Exercise description: Please give the entries below again exactly, omitting every picture.

(Data to examine Opens)

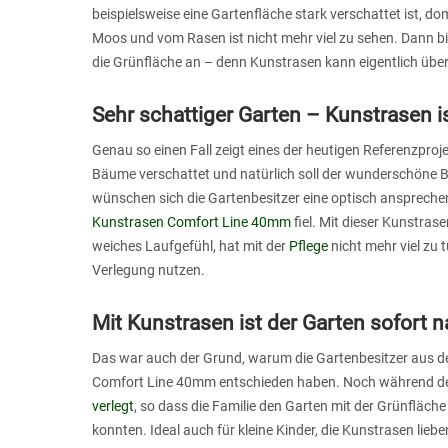
beispielsweise eine Gartenfläche stark verschattet ist, do
Moos und vom Rasen ist nicht mehr viel zu sehen. Dann bi
die Grünfläche an – denn Kunstrasen kann eigentlich über
Sehr schattiger Garten – Kunstrasen i
Genau so einen Fall zeigt eines der heutigen Referenzproj
Bäume verschattet und natürlich soll der wunderschöne B
wünschen sich die Gartenbesitzer eine optisch anspreche
Kunstrasen Comfort Line 40mm
fiel. Mit dieser Kunstra
weiches Laufgefühl, hat mit der
Pflege
nicht mehr viel zu 
Verlegung nutzen.
Mit Kunstrasen ist der Garten sofort 
Das war auch der Grund, warum die Gartenbesitzer aus d
Comfort Line 40mm entschieden haben. Noch während de
verlegt
, so dass die Familie den Garten mit der Grünfläc
konnten. Ideal auch für kleine Kinder, die Kunstrasen lie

(Data to examine Closes)

Worked solution:
beispielsweise eine Gartenfläche stark verschattet ist, do
Moos und vom Rasen ist nicht mehr viel zu sehen. Dann bi
die Grünfläche an – denn Kunstrasen kann eigentlich über
Sehr schattiger Garten – Kunstrasen i
Genau so einen Fall zeigt eines der heutigen Referenzproj
Bäume verschattet und natürlich soll der wunderschöne B
wünschen sich die Gartenbesitzer eine optisch anspreche
Kunstrasen Comfort Line 40mm
fiel. Mit dieser Kunstra
weiches Laufgefühl, hat mit der
Pflege
nicht mehr viel zu 
Verlegung nutzen.
Mit Kunstrasen ist der Garten sofort 
Das war auch der Grund, warum die Gartenbesitzer aus d
Comfort Line 40mm entschieden haben. Noch während de
verlegt
, so dass die Familie den Garten mit der Grünfläc
konnten. Ideal auch für kleine Kinder, die Kunstrasen lie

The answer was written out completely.